The league table focused on analysing the numbers of female and ethnic minority partners, associates, trainees and paralegals at 30 UK top 100 firms, 13 international practices and seven top 10 City firms. It also noted the 10 most diverse employers in LGB and disabled employee terms.

The five firms with the greatest number of ethnic minority partners are O’Melveny & Myers with exactly one third of partners coming from a black or mixed race background; Simmons & Simmons with 18 per cent ethnic minority partners; Cleary Gottlieb Steen & Hamilton with 13 per cent ethnic minority partners, all from an Asian background; White & Case with 12.5 per cent ethnic minority partners; and Paul Hastings, where 12 per cent of partners are from an ethnic minority background.

It is a similar picture when it comes to ethnic diversity among associates and trainees. At associate level the same firms dominate the top four places with Simmons & Simmons at the top of the table with 30 per cent and K&L Gates replacing Paul Hastings as the fifth most diverse with 21 per cent.

At the trainee level it is much the same, although at Flint Bishop 50 per cent of trainees are Asian and 50 per cent white. Otherwise, the proportion of trainees from ethnic minority backgrounds ranges from 33 per cent at Russell-Cooke to 24 per cent at Latham & Watkins, the fifth most diverse firm for ethnic minority trainees.

When it comes to female representation at partner level, a couple of firms are nearing a 50/50 male-to-female split. At Winckworth Sherwood 42.5 per cent of partners are women. The figure drops slightly at Withers, whose partnership is 42 per cent female, while women make up 39 per cent of partners at Matthew Arnold & Baldwin and Pannone. At Trowers & Hamlins the figure is 35.

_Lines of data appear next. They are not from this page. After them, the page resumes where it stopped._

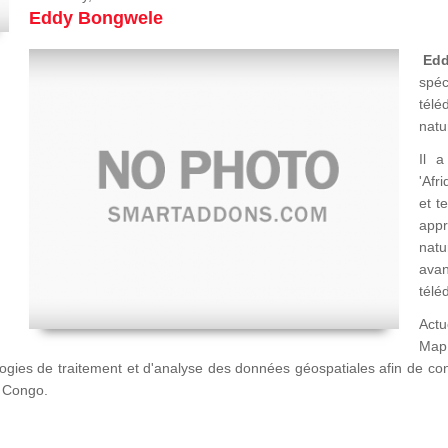
Eddy Bongwele
Ed
spéc
télé
natu
Il a
'Afr
et t
appr
natu
avan
télé
Actu
Map
logies de traitement et d'analyse des données géospatiales afin de c
u Congo.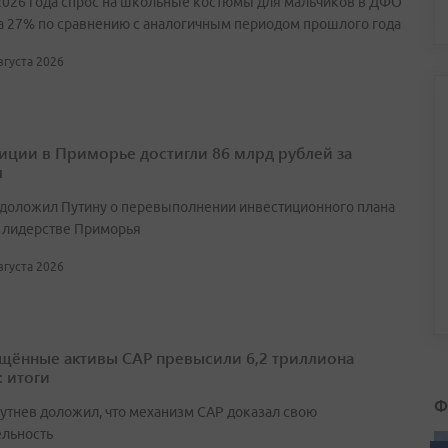
2026 года спрос на школьные костюмы для мальчиков в ДФО
а 27% по сравнению с аналогичным периодом прошлого года
августа 2026
иции в Приморье достигли 86 млрд рублей за
л
 доложил Путину о перевыполнении инвестиционного плана
 лидерстве Приморья
августа 2026
щённые активы САР превысили 6,2 триллиона
: итоги
Ф
утнев доложил, что механизм САР доказал свою
ельность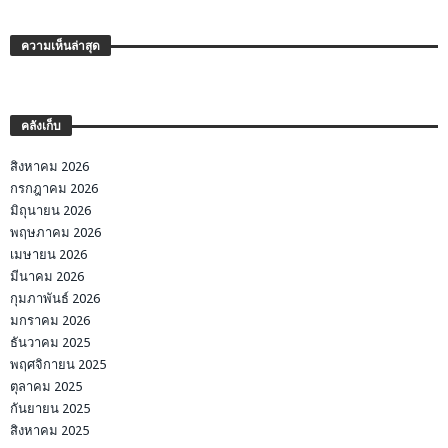
ความเห็นล่าสุด
คลังเก็บ
สิงหาคม 2026
กรกฎาคม 2026
มิถุนายน 2026
พฤษภาคม 2026
เมษายน 2026
มีนาคม 2026
กุมภาพันธ์ 2026
มกราคม 2026
ธันวาคม 2025
พฤศจิกายน 2025
ตุลาคม 2025
กันยายน 2025
สิงหาคม 2025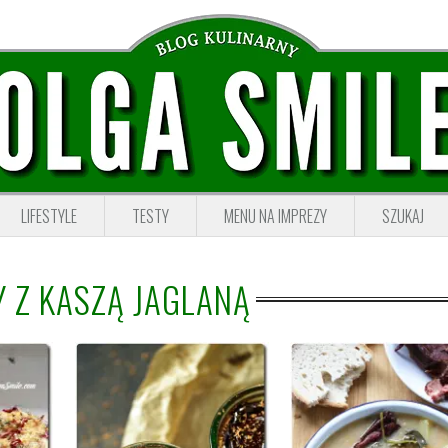
LIFESTYLE
TESTY
MENU NA IMPREZY
SZUKAJ
Y Z KASZĄ JAGLANĄ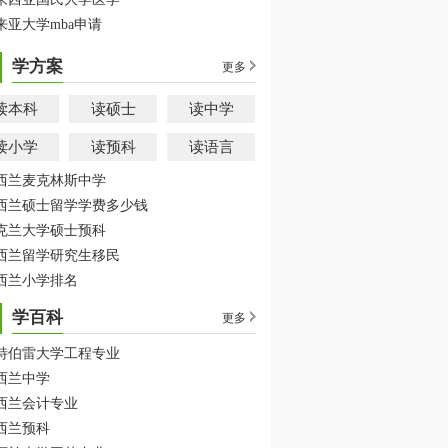
来亚大学mba申请
学方案
更多
读本科
读硕士
读中学
读小学
读预科
读语言
西兰麦克林斯中学
西兰硕士留学学费多少钱
克兰大学硕士预科
西兰留学研究生移民
西兰小学排名
学百科
更多
特伯雷大学工程专业
西兰中学
西兰会计专业
西兰预科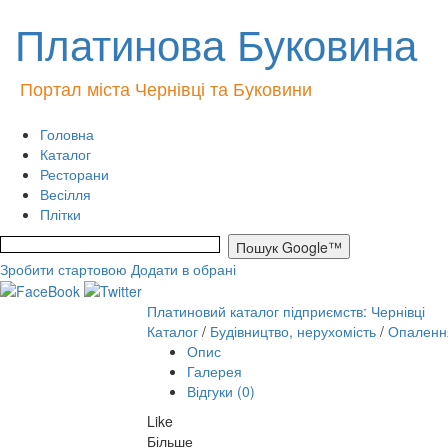
Платинова Буковина
Портал міста Чернівці та Буковини
Головна
Каталог
Ресторани
Весілля
Плітки
Зробити стартовою
Додати в обрані
Платиновий каталог підприємств: Чернівці
Каталог
/
Будівництво, нерухомість
/
Опаленн
Опис
Галерея
Відгуки (0)
Like
Більше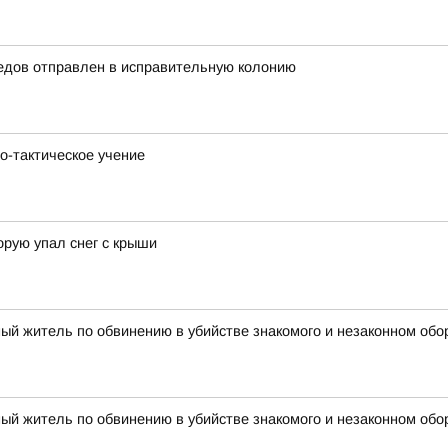
едов отправлен в исправительную колонию
о-тактическое учение
орую упал снег с крыши
ый житель по обвинению в убийстве знакомого и незаконном обо
ый житель по обвинению в убийстве знакомого и незаконном обо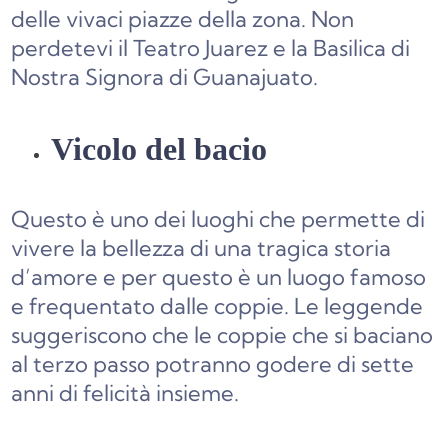
delle vivaci piazze della zona. Non
perdetevi il Teatro Juarez e la Basilica di
Nostra Signora di Guanajuato.
Vicolo del bacio
Questo è uno dei luoghi che permette di
vivere la bellezza di una tragica storia
d’amore e per questo è un luogo famoso
e frequentato dalle coppie. Le leggende
suggeriscono che le coppie che si baciano
al terzo passo potranno godere di sette
anni di felicità insieme.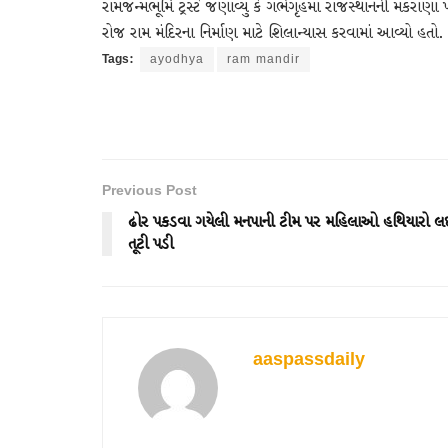
રામજન્મભૂમિ ટ્રસ્ટે જણાવ્યું કે ગર્ભગૃહમાં રાજસ્થાનની 
રોજ રામ મંદિરના નિર્માણ માટે શિલાન્યાસ કરવામાં આવ્યો હતો.
Tags:
ayodhya
ram mandir
Previous Post
ઢોર પકડવા ગયેલી મનપાની ટીમ પર મહિલાઓ હથિયારો લ
તૂટી પડી
aaspassdaily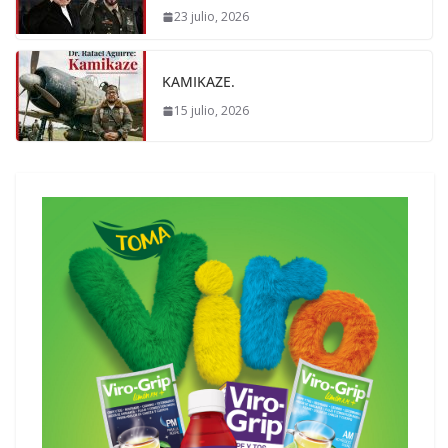
23 julio, 2026
KAMIKAZE.
15 julio, 2026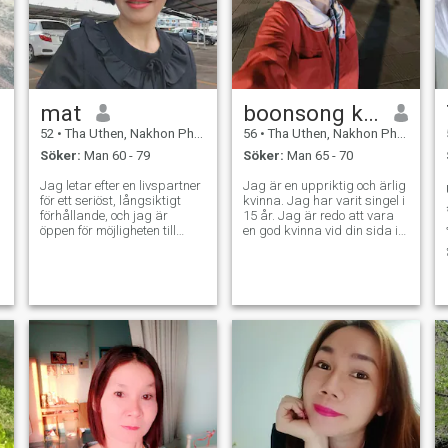
mat
boonsong khamdok
52
•
Tha Uthen, Nakhon Phanom, Thailand
56
•
Tha Uthen, Nakhon Phanom, Thailand
Söker:
Man 60 - 79
Söker:
Man 65 - 70
Jag letar efter en livspartner
Jag är en uppriktig och ärlig
för ett seriöst, långsiktigt
kvinna. Jag har varit singel i
förhållande, och jag är
15 år. Jag är redo att vara
öppen för möjligheten till
en god kvinna vid din sida i
äktenskap i framtiden "Jag
ålderdom, ta hand om
är 52 år och njuter av att äta
varandra. Jag hoppas att
fisk, grönsaker och frukt. I
efter att du läst min profil, så
like cooking my own meals
kan vi prata en dag.
and do not eat beef or buffalo
meat; I prefer buying fresh
ingredients to cook at home.
Jag gillar Jag har aldrig
druckit alkohol eller rökt.
Mina favoritdrycker är vatten
och fruktjuice. Jag njuter av
att vara hemma. Jag är
singel, har aldrig varit gift
och har inga barn. Jag är en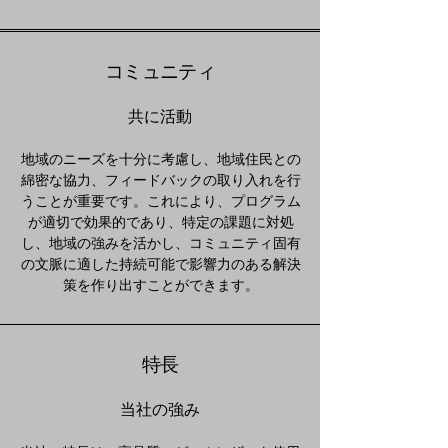
コミュニティ
共に活動
地域のニーズを十分に考慮し、地域住民との
綿密な協力、フィードバックの取り入れを行
うことが重要です。これにより、プログラム
が適切で効果的であり、特定の課題に対処
し、地域の強みを活かし、コミュニティ固有
の文脈に適した持続可能で影響力のある解決
策を作り出すことができます。
特長
当社の強み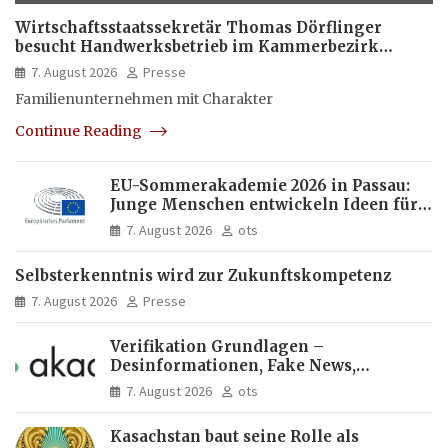
Wirtschaftsstaatssekretär Thomas Dörflinger
besucht Handwerksbetrieb im Kammerbezirk
Freiburg
7. August 2026
Presse
Familienunternehmen mit Charakter
Continue Reading
EU-Sommerakademie 2026 in Passau:
Junge Menschen entwickeln Ideen für
Europas Zukunft
7. August 2026
ots
Selbsterkenntnis wird zur Zukunftskompetenz
7. August 2026
Presse
Verifikation Grundlagen –
Desinformationen, Fake News,
manipulierte Inhalte | dpa-Akademie
7. August 2026
ots
Kasachstan baut seine Rolle als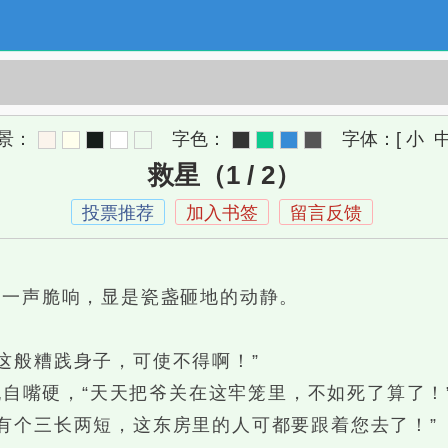
景：
字色：
字体：
[
小
救星（1 / 2）
投票推荐
加入书签
留言反馈
一声脆响，显是瓷盏砸地的动静。
。
般糟践身子，可使不得啊！”
犹自嘴硬，“天天把爷关在这牢笼里，不如死了算了！
个三长两短，这东房里的人可都要跟着您去了！”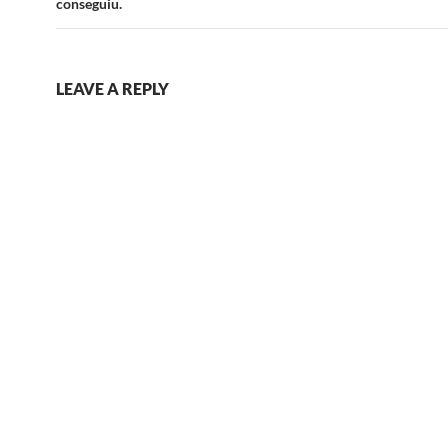
conseguiu.
LEAVE A REPLY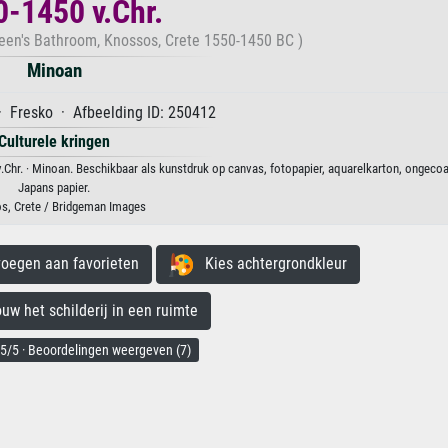
-1450 v.Chr.
ueen's Bathroom, Knossos, Crete 1550-1450 BC )
Minoan
· Fresko · Afbeelding ID: 250412
Culturele kringen
.Chr. · Minoan. Beschikbaar als kunstdruk op canvas, fotopapier, aquarelkarton, ongecoa
Japans papier.
s, Crete / Bridgeman Images
egen aan favorieten
Kies achtergrondkleur
 het schilderij in een ruimte
5/5 · Beoordelingen weergeven (7)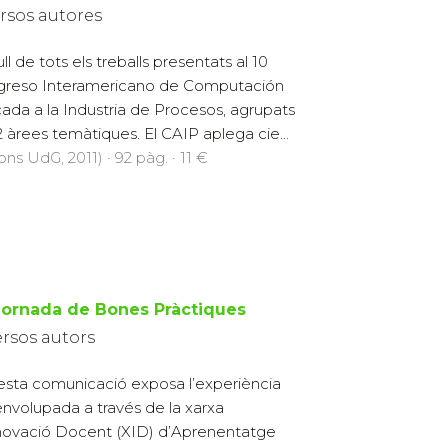
rsos autores
ll de tots els treballs presentats al 10
reso Interamericano de Computación
cada a la Industria de Procesos, agrupats
2 àrees temàtiques. El CAIP aplega cie...
ons UdG, 2011) · 92 pàg. · 11 €
 Jornada de Bones Pràctiques
ersos autors
sta comunicació exposa l’experiència
nvolupada a través de la xarxa
novació Docent (XID) d’Aprenentatge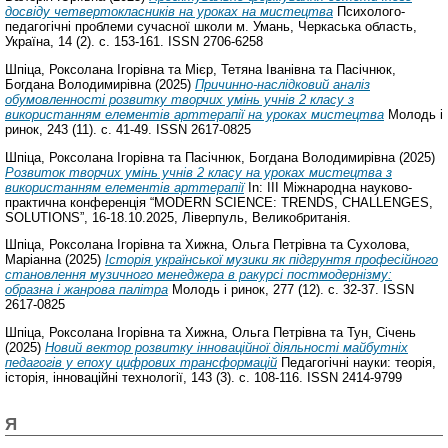
досвіду четвертокласників на уроках на мистецтва
Психолого-
педагогічні проблеми сучасної школи м. Умань, Черкаська область,
Україна, 14 (2). с. 153-161. ISSN 2706-6258
Шпіца, Роксолана Ігорівна
та
Мієр, Тетяна Іванівна
та
Пасічнюк,
Богдана Володимирівна
(2025)
Причинно-наслідковий аналіз
обумовленності розвитку творчих умінь учнів 2 класу з
використанням елементів арттерапії на уроках мистецтва
Молодь і
ринок, 243 (11). с. 41-49. ISSN 2617-0825
Шпіца, Роксолана Ігорівна
та
Пасічнюк, Богдана Володимирівна
(2025)
Розвиток творчих умінь учнів 2 класу на уроках мистецтва з
використанням елементів арттерапії
In: III Міжнародна науково-
практична конференція “MODERN SCIENCE: TRENDS, CHALLENGES,
SOLUTIONS”, 16-18.10.2025, Ліверпуль, Великобританія.
Шпіца, Роксолана Ігорівна
та
Хижна, Ольга Петрівна
та
Сухолова,
Маріанна
(2025)
Історія української музики як підгрунтя професійного
становлення музичного менеджера в ракурсі постмодернізму:
образна і жанрова палітра
Молодь і ринок, 277 (12). с. 32-37. ISSN
2617-0825
Шпіца, Роксолана Ігорівна
та
Хижна, Ольга Петрівна
та
Тун, Січень
(2025)
Новий вектор розвитку інноваційної діяльності майбутніх
педагогів у епоху цифрових трансформацій
Педагогічні науки: теорія,
історія, інноваційні технології, 143 (3). с. 108-116. ISSN 2414-9799
Я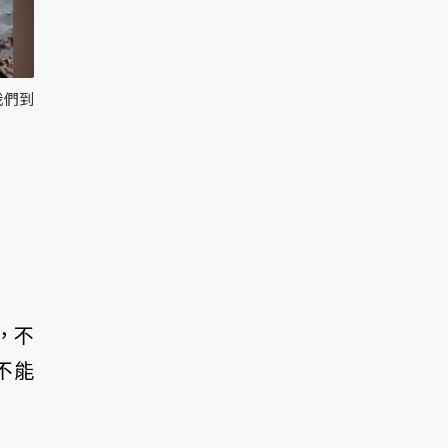
我們到
，不
不能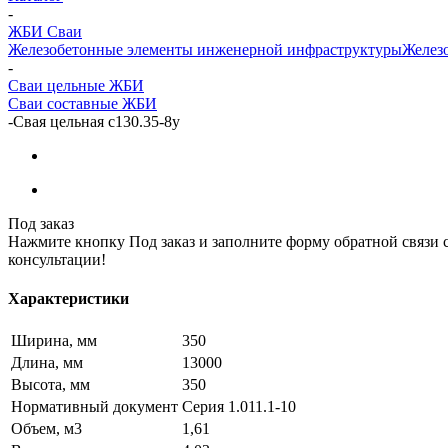
-
ЖБИ Сваи
Железобетонные элементы инженерной инфраструктуры
Железо
-
Сваи цельные ЖБИ
Сваи составные ЖБИ
-
Свая цельная с130.35-8у
Под заказ
Нажмите кнопку Под заказ и заполните форму обратной связи 
консультации!
Характеристики
Ширина, мм
350
Длина, мм
13000
Высота, мм
350
Нормативный документ
Серия 1.011.1-10
Объем, м3
1,61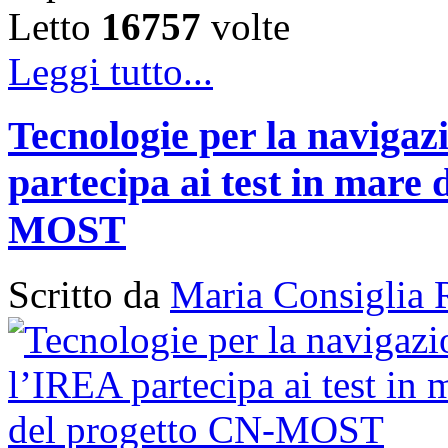
Letto
16757
volte
Leggi tutto...
Tecnologie per la naviga
partecipa ai test in mare 
MOST
Scritto da
Maria Consiglia 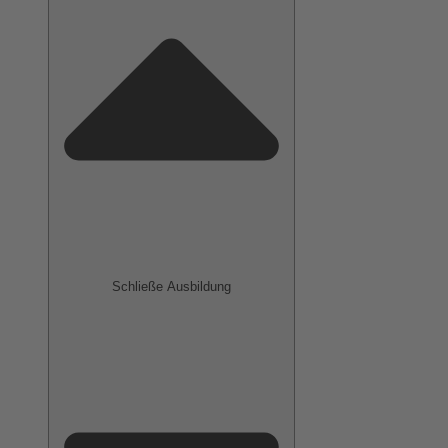
Schließe Ausbildung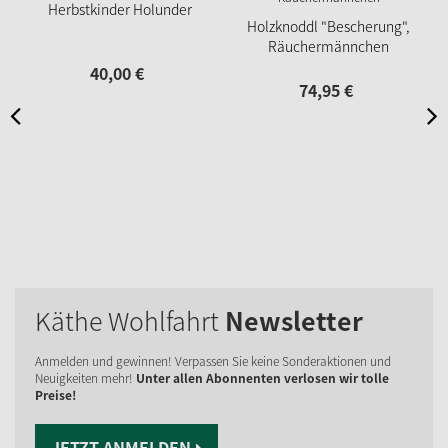
Herbstkinder Holunder
Holzknoddl "Bescherung",
Räuchermännchen
40,
00
€
74,
95
€
Käthe Wohlfahrt
Newsletter
Anmelden und gewinnen! Verpassen Sie keine Sonderaktionen und
Neuigkeiten mehr!
Unter allen Abonnenten verlosen wir tolle
Preise!
JETZT ANMELDEN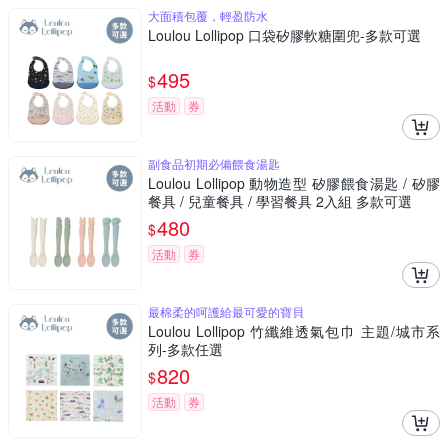
大面積包覆，輕盈防水
Loulou Lollipop 口袋矽膠軟糖圍兜-多款可選
495
$
活動
券
副食品初期必備餵食湯匙
Loulou Lollipop 動物造型 矽膠餵食湯匙 / 矽膠
餐具 / 兒童餐具 / 學習餐具 2入組 多款可選
480
$
活動
券
最棉柔的呵護給最可愛的寶貝
Loulou Lollipop 竹纖維透氣包巾 主題/城市系
列-多款任選
820
$
活動
券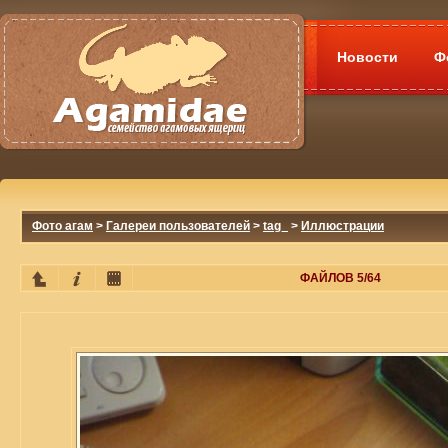
Новости
Ф
Фото агам
>
Галереи пользователей
>
tag_
>
Иллюстрации
ФАЙЛОВ 5/64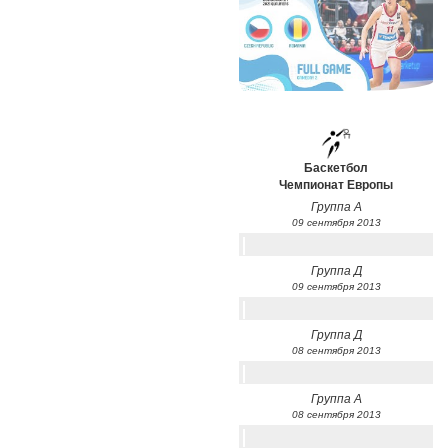
Баскетбол
Чемпионат Европы
Группа А
09 сентября 2013
Группа Д
09 сентября 2013
Группа Д
08 сентября 2013
Группа А
08 сентября 2013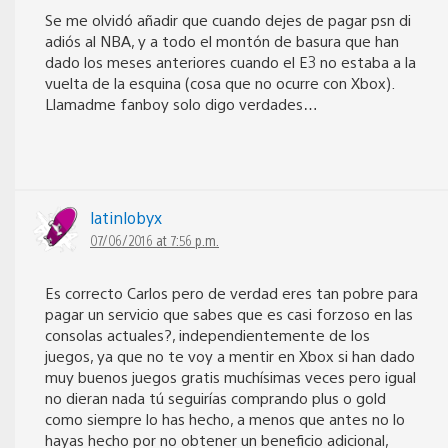
Se me olvidó añadir que cuando dejes de pagar psn di
adiós al NBA, y a todo el montón de basura que han
dado los meses anteriores cuando el E3 no estaba a la
vuelta de la esquina (cosa que no ocurre con Xbox).
Llamadme fanboy solo digo verdades…
latinlobyx
07/06/2016 at 7:56 p.m.
Es correcto Carlos pero de verdad eres tan pobre para
pagar un servicio que sabes que es casi forzoso en las
consolas actuales?, independientemente de los
juegos, ya que no te voy a mentir en Xbox si han dado
muy buenos juegos gratis muchísimas veces pero igual
no dieran nada tú seguirías comprando plus o gold
como siempre lo has hecho, a menos que antes no lo
hayas hecho por no obtener un beneficio adicional,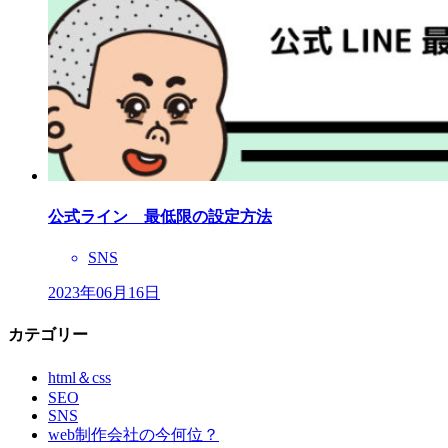
公式ライン 最低限の設定方法
SNS
2023年06月16日
カテゴリー
html＆css
SEO
SNS
web制作会社の今何位？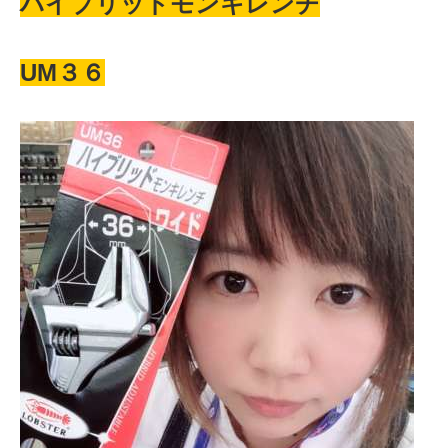
ハイブリッドモンキレンチ
UM３６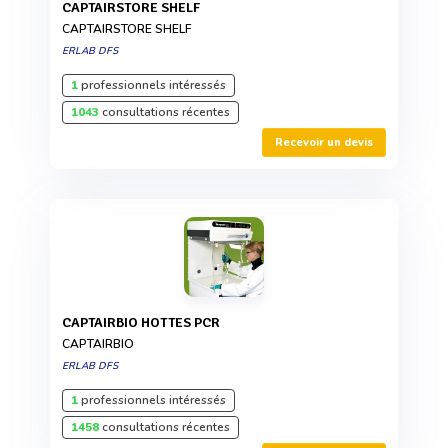
CAPTAIRSTORE SHELF
CAPTAIRSTORE SHELF
ERLAB DFS
1
professionnels intéressés
1043
consultations récentes
Recevoir un devis
CAPTAIRBIO HOTTES PCR
CAPTAIRBIO
ERLAB DFS
1
professionnels intéressés
1458
consultations récentes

There is a clear rate of drop-off from female trainees and associates through to partner level. “There’s a lot of attrition. You tend to find diversity is like a pyramid,” explained chief researcher on the report Dr Peter Urwin.

“They [law firms] do genuinely seem to be trying to increase diversity within their workforce… They should be concerned about the rate of attrition because it represents a real loss of investment.”

Among female associates, the most diverse firms are Flint Bishop with 75 per cent; Matthew Arnold & Baldwin with 74 per cent; Irwin Mitchell with 71 per cent; Pannone with 69 per cent and Ward Hadaway with 66 per cent.

The firms with the highest proportion of female trainees are Matthew Arnold & Baldwin with 85 per cent; Sidley Austin with 78 per cent; Russell-Cooke with 75 per cent; Irwin Mitchell and Charles Russell with 74 per cent each.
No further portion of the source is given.